» Goal of the exercise
Please return every line from the entries that has the string "This" in it.

» Given records

== Segment start ==

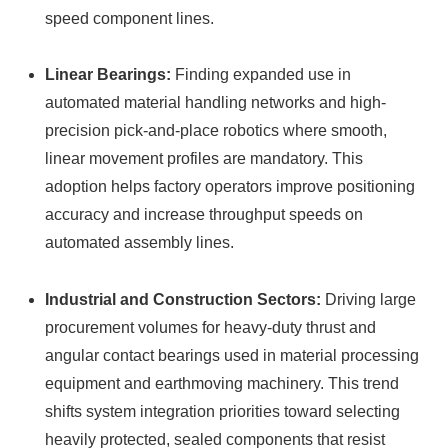
speed component lines.
Linear Bearings:
Finding expanded use in
automated material handling networks and high-
precision pick-and-place robotics where smooth,
linear movement profiles are mandatory. This
adoption helps factory operators improve positioning
accuracy and increase throughput speeds on
automated assembly lines.
Industrial and Construction Sectors:
Driving large
procurement volumes for heavy-duty thrust and
angular contact bearings used in material processing
equipment and earthmoving machinery. This trend
shifts system integration priorities toward selecting
heavily protected, sealed components that resist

== Segment end ==

» Written solution
linear movement profiles are mandatory. This
equipment and earthmoving machinery. This trend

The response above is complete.